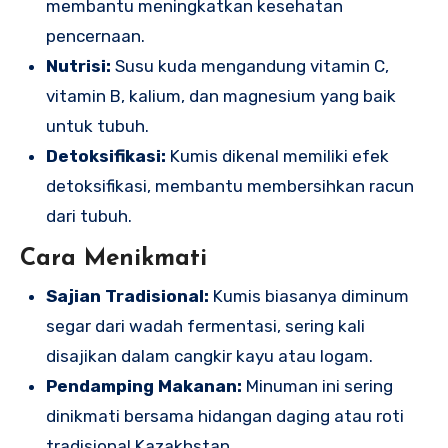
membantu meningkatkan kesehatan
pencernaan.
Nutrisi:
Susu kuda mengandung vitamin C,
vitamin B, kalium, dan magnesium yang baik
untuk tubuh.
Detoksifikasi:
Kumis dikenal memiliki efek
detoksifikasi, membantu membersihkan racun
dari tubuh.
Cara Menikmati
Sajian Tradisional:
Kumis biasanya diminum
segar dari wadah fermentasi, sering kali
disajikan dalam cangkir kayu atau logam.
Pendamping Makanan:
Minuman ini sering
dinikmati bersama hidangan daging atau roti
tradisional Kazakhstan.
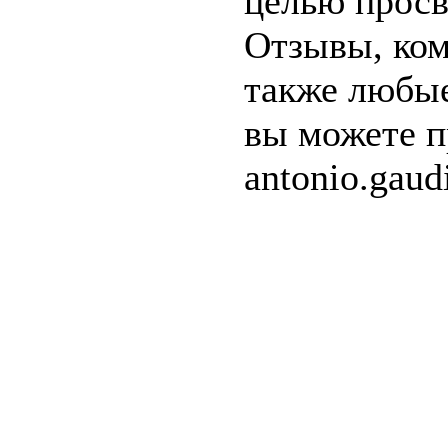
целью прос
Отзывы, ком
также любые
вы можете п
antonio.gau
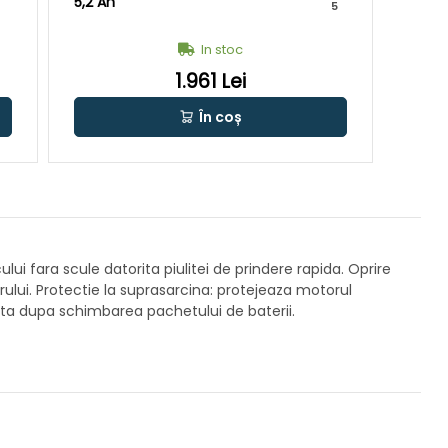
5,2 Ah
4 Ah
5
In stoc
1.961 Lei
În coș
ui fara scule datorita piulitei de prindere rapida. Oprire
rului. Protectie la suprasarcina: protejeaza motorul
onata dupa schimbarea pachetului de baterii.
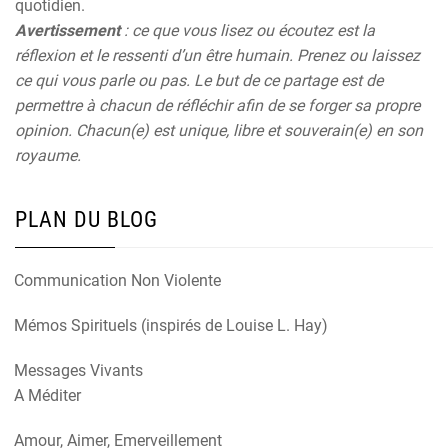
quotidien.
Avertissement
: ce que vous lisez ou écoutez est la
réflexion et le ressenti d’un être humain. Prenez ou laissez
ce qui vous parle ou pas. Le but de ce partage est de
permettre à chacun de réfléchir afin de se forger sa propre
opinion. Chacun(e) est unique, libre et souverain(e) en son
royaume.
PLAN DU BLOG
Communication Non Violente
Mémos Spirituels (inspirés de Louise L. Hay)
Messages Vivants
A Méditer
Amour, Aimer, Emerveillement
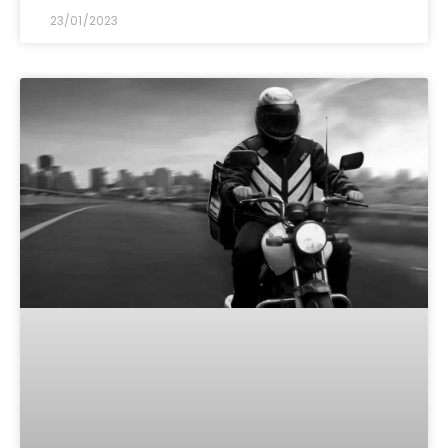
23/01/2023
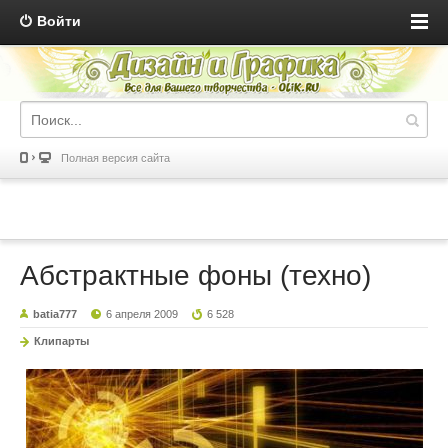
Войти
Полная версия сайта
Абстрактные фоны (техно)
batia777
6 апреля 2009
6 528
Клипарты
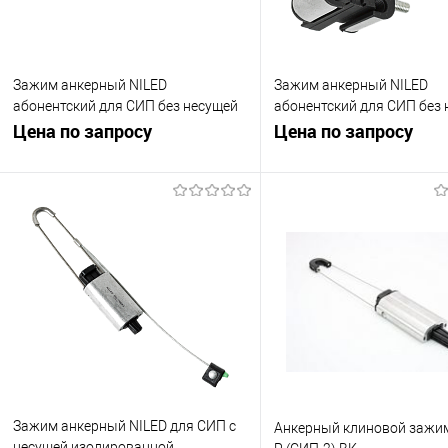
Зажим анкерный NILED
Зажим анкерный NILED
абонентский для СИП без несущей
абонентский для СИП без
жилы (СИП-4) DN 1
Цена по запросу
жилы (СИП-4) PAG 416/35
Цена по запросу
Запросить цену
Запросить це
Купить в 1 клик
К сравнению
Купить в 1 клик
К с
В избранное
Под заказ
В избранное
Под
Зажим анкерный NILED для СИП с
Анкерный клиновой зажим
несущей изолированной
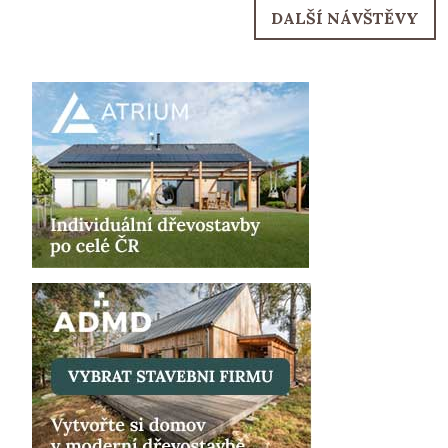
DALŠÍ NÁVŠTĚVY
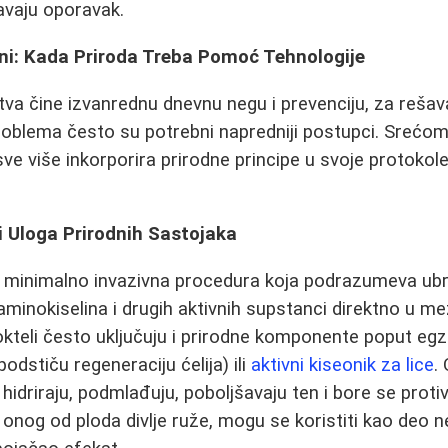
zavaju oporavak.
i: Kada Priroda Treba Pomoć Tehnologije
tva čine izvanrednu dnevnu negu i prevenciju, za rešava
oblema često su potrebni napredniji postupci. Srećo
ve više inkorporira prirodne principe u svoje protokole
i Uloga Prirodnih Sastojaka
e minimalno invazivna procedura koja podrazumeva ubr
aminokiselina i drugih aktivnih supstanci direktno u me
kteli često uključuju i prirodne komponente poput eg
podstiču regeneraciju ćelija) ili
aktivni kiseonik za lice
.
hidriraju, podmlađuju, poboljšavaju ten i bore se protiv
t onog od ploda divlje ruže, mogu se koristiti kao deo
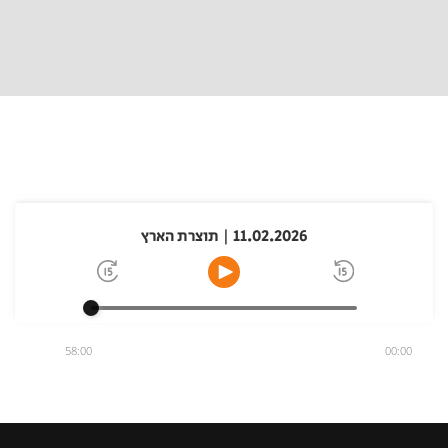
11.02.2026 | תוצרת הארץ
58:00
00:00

* **Exercise aim**:
The required output consists only of the lines from the one containing "hidriraju, podmlađuju, poboljšavaju" to the last line of the material, reproduced exactly, pictures excluded.

* **Solved exercise**:
hidriraju, podmlađuju, poboljšavaju ten i bore se protiv
t onog od ploda divlje ruže, mogu se koristiti kao deo
11.02.2026 | תוצרת הארץ
58:00
00:00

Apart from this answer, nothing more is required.